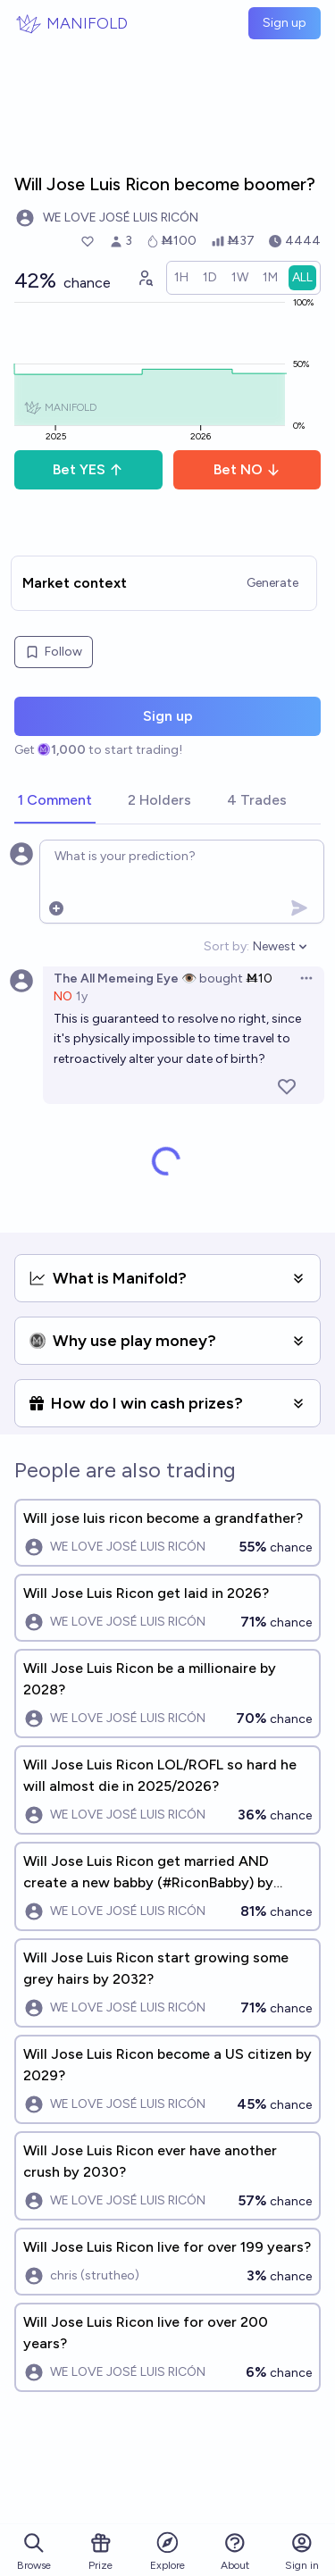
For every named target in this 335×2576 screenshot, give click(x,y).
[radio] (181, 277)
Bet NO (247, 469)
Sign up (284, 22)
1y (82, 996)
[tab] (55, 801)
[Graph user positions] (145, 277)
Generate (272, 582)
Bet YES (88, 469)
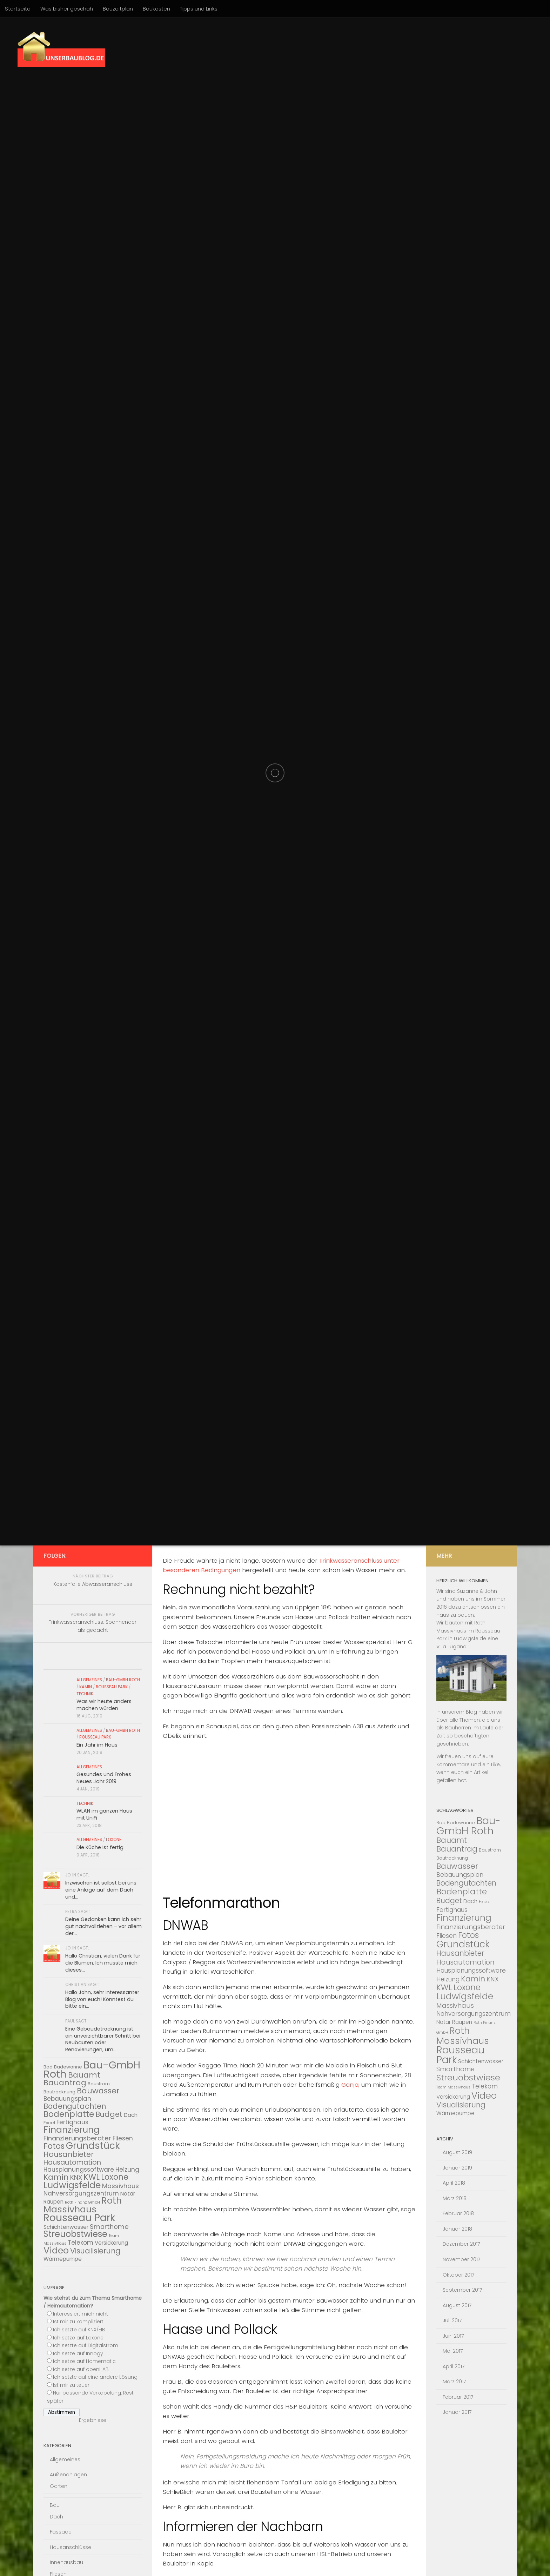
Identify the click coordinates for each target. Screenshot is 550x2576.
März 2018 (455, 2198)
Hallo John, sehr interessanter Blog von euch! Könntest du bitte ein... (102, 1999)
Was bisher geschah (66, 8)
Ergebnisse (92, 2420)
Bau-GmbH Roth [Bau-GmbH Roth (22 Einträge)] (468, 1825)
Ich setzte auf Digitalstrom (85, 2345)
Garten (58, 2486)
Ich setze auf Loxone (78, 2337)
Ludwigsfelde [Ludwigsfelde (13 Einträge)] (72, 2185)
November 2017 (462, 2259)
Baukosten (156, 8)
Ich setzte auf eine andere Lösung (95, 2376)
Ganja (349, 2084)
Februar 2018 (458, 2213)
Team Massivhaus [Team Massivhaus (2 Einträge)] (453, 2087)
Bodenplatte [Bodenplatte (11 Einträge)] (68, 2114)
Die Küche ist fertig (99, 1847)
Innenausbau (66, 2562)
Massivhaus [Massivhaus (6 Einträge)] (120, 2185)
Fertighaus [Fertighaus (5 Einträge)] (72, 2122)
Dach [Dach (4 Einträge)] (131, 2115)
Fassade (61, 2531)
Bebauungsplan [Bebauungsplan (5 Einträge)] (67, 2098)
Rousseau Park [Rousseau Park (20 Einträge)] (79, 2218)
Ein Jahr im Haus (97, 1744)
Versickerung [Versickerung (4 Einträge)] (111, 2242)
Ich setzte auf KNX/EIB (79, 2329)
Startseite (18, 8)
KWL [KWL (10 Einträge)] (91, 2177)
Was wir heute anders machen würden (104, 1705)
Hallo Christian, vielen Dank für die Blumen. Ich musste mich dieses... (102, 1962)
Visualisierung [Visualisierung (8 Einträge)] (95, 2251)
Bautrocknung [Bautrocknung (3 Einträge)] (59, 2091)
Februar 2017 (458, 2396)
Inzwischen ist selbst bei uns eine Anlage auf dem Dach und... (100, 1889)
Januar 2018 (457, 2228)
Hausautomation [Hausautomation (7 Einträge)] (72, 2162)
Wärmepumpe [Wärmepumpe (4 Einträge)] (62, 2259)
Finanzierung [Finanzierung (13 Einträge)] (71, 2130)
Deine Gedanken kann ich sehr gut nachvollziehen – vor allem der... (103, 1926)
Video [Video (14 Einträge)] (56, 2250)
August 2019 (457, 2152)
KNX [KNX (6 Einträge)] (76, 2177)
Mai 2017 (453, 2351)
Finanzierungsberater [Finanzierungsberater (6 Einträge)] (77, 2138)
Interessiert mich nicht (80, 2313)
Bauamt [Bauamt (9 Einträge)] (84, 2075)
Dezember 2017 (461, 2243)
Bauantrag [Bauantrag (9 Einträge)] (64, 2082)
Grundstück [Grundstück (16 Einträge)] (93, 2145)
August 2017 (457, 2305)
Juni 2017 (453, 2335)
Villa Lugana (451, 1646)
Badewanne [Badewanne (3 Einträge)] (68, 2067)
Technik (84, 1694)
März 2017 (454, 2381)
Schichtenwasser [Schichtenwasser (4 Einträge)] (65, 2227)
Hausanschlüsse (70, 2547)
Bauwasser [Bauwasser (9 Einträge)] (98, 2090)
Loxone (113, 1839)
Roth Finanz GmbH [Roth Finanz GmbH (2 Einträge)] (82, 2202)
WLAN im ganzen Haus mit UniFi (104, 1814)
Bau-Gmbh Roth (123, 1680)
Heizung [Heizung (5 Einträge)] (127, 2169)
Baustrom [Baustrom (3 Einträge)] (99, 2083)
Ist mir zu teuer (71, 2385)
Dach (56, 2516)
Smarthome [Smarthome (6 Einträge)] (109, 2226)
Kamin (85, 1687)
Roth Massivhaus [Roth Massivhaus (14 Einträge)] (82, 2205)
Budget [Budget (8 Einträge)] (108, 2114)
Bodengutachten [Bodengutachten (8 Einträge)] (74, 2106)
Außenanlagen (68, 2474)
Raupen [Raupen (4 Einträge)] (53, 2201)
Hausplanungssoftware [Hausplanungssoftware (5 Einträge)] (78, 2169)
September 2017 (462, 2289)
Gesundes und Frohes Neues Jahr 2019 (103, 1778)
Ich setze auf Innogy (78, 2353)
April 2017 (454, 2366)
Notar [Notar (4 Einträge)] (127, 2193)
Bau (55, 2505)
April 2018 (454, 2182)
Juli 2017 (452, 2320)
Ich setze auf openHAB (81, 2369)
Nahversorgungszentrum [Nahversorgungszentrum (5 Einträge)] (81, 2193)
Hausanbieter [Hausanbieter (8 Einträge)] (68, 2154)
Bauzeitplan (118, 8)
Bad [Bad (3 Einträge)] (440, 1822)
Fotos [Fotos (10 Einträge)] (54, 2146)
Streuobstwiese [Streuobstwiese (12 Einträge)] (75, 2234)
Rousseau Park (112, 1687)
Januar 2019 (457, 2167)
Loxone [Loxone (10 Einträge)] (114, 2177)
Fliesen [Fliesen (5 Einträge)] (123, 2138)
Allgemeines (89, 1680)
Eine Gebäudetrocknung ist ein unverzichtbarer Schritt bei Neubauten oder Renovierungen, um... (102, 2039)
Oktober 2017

-------

■ Your goal: Every line that holds the word "Dach" should be copied from the listing.

■ Solution below:
Dach [Dach (4 Einträge)] (131, 2115)
Inzwischen ist selbst bei uns eine Anlage auf dem Dach und... (100, 1889)
Dach (56, 2516)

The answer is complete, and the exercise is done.